Next, in the step of implanting the same kind of inactive ions into the polysilicon film 12a, as shown in FIG. 2B, a suitable amount of inactive ions that do not affect the electrical characteristics as the active layer is added to the polysilicon. By ion implantation into the film 12a, the film is converted into a homogeneous amorphous silicon film 12b. Examples of the inert ions that do not affect the electrical characteristics include Si + ions, and are implanted by, for example, an ion implantation apparatus. In addition, SiF3 + ions can also be used. The injection amount at this time can be adjusted so that a desired crystal grain size can be obtained after solid phase growth. In the present embodiment, the ion implantation amount is 4 × 10 ¹⁴ atoms / cm ^{2 and} the average crystal grain size of the polycrystalline silicon film after the solid phase growth is adjusted to be about 100 nm. The acceleration energy of Si + ions is set to 30 keV to 50 keV.

  Next, a mask is formed on the LDD formation region 23a located between the channel formation region 20a, the source formation region 21a, and the drain formation region 22a. That is, as shown in FIG. 2C, a mask 31 is formed with a resist on the LDD formation region 23a of the amorphous silicon film 12b where the LDD region 23 is to be formed later.

The step of implanting the same kind of inactive ions from the amorphous silicon film 12b in which the mask 31 is formed on the LDD formation region 23a is the next step. In this step, as shown in FIG. 2D, an appropriate amount of inactive ions that do not affect the electrical characteristics of the active layer is ion-implanted through the mask 31 into the amorphous silicon film 12b. Examples of the inert ions that do not affect the electrical characteristics include Si + ions, and are implanted by, for example, an ion implantation apparatus. In addition, SiF3 + ions can also be used. At this time, the sum of the implantation amount in this step and the implantation amount in the previous step (see FIG. 2C) provides a desired crystal grain size in a region other than the LDD region 23 and a peripheral transistor (not shown) after solid phase growth. Adjust as follows. In the present embodiment, solid phase growth is performed so that the sum of the implantation amount in the previous step (see FIG. 2C) and the implantation amount in the present step (see FIG. 2D) is about 1.2 × 10 ¹⁵ atms / cm ^2. The average crystal grain size of the subsequent polycrystalline silicon film is set to about 800 nm. The acceleration energy of this step (see FIG. 2D) is set to 30 keV to 50 keV as in the previous step (see FIG. 2C).

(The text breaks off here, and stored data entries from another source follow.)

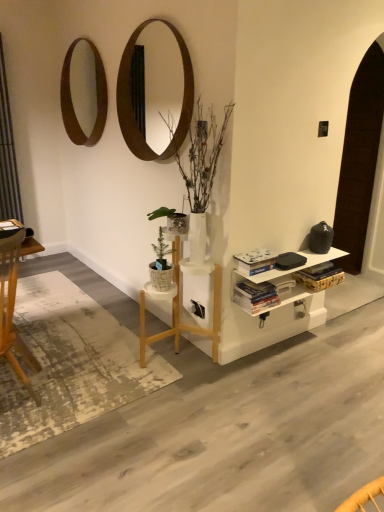 In order to click on vacant area situated below wooden desk at left (from a real-world perspective) in this screenshot , I will do `click(23, 343)`. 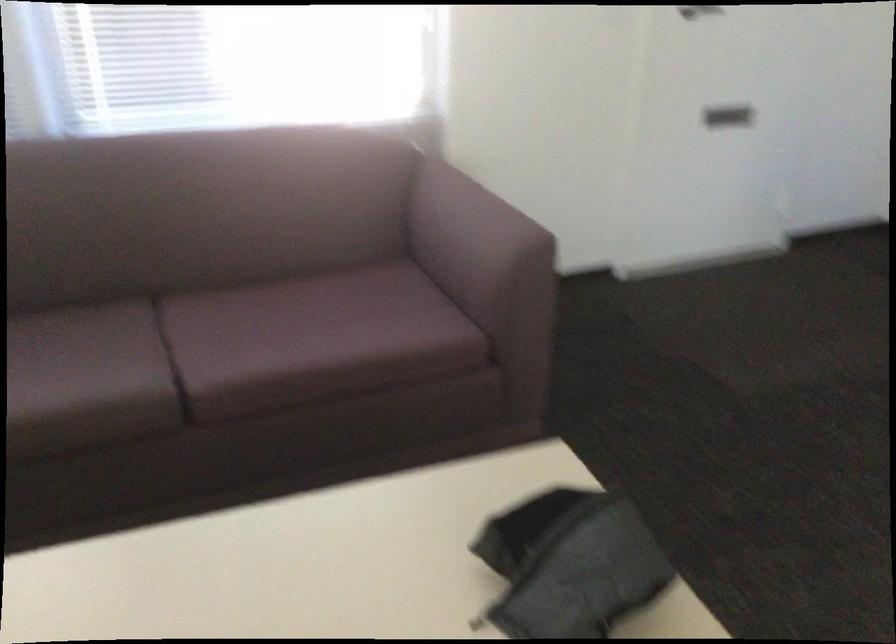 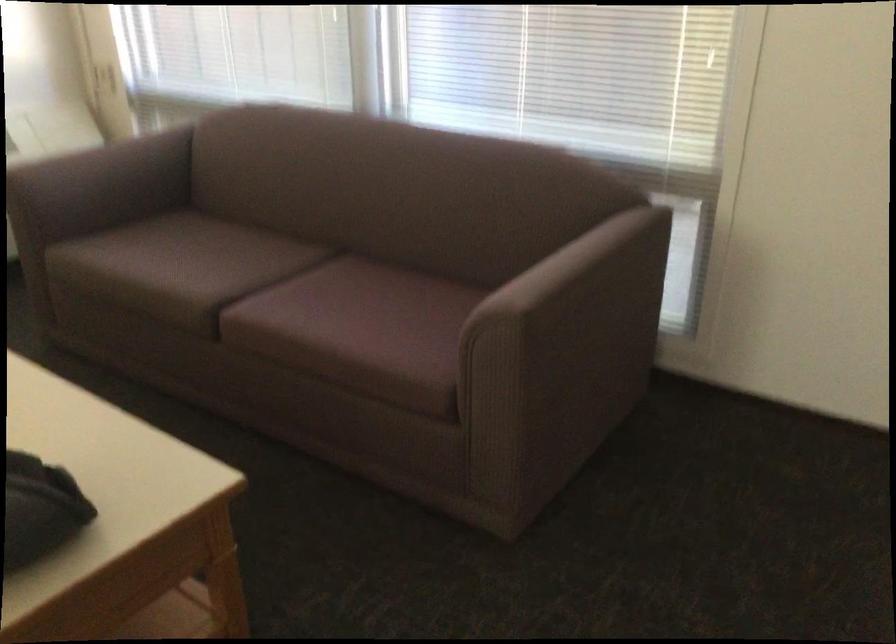 Where in the second image is the point corresponding to pixel 502 204 from the first image?

(579, 265) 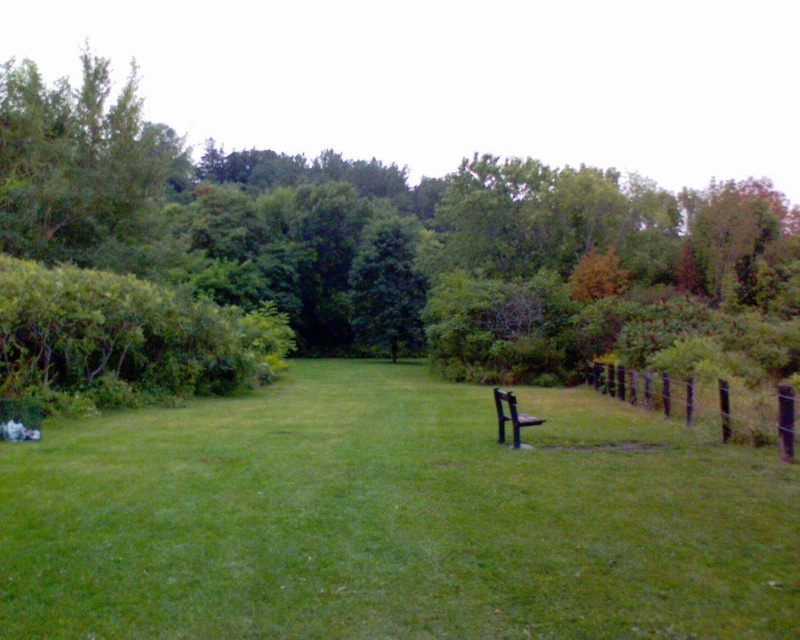 Can you confirm if brown wooden fence at right is shorter than black metal bench at center?

Correct, brown wooden fence at right is not as tall as black metal bench at center.

Can you confirm if brown wooden fence at right is positioned to the left of black metal bench at center?

No, brown wooden fence at right is not to the left of black metal bench at center.

The image size is (800, 640). What are the coordinates of `brown wooden fence at right` in the screenshot? It's located at (706, 403).

This screenshot has width=800, height=640. In order to click on brown wooden fence at right in this screenshot , I will do `click(706, 403)`.

Is green grassy at center to the left of brown wooden fence at right from the viewer's perspective?

Indeed, green grassy at center is positioned on the left side of brown wooden fence at right.

Image resolution: width=800 pixels, height=640 pixels. Identify the location of green grassy at center. (393, 518).

You are a GUI agent. You are given a task and a screenshot of the screen. Output one action in this format:
    pyautogui.click(x=<x>, y=<y>)
    Task: Click on the green grassy at center
    
    Given the screenshot: What is the action you would take?
    pyautogui.click(x=393, y=518)

Consider the image. Which is more to the left, green grassy at center or black metal bench at center?

Positioned to the left is green grassy at center.

Which of these two, green grassy at center or black metal bench at center, stands shorter?

With less height is green grassy at center.

Does point (165, 625) come closer to viewer compared to point (509, 412)?

Yes, point (165, 625) is in front of point (509, 412).

You are a GUI agent. You are given a task and a screenshot of the screen. Output one action in this format:
    pyautogui.click(x=<x>, y=<y>)
    Task: Click on the green grassy at center
    The image size is (800, 640).
    Given the screenshot: What is the action you would take?
    pyautogui.click(x=393, y=518) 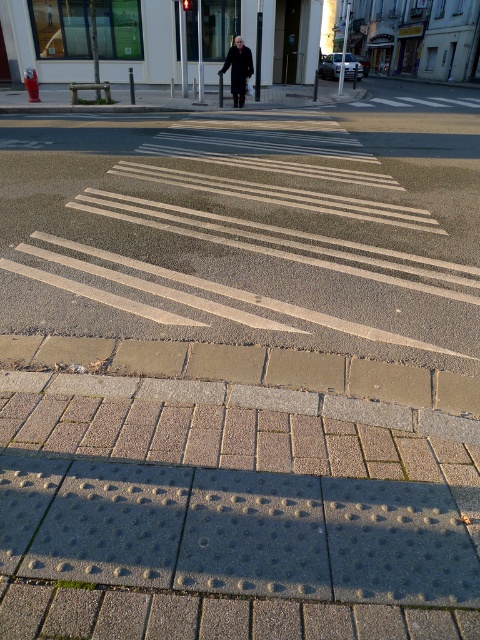 You are a visually impaired pedestrian using a cane. You feel the tactile paving transitioning into brick pavement as you approach the white painted lines at center and dark gray wool coat at center. Which object is higher in height?

The white painted lines at center are taller than the dark gray wool coat at center.

You are standing at the tactile paving strip and want to walk towards the person walking away from the camera. Which point, point (120,125) or point (228,60), is closer to your current position?

Point (120,125) is closer to your current position at the tactile paving strip because it is in front of point (228,60).

You are standing at the tactile paving strip and want to reach the brick textured pavement at lower center. According to the scene description, in which direction should you move relative to your current position?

  Next, as a step of recrystallizing the amorphous silicon film 12b by heat treatment, the mask 31 is removed and solid phase growth is performed on the amorphous silicon film 12b by annealing at about 600 ° C. to 650 ° C. As shown in 2E, an active layer 12 formed into polycrystalline silicon is obtained.

  At this time, as shown in the figure, the portion where the mask 31 is not formed and the ion implantation amount is large is made larger than the polysilicon film 12a shown in FIGS. Is formed. Reference numeral 41 indicates a small particle size region formed at a location where the ion implantation amount is small, and the particle size is smaller than that of the large particle size region 40. Note that the large grain size region 40 coincides with the channel formation region 20a, the source formation region 21a, and the drain formation region 22a, and becomes the channel region 20, the source region 21, and the drain region 22 in a later process. On the other hand, the small particle size region 41 coincides with the LDD formation region 23a and becomes the LDD region 23 in a later process.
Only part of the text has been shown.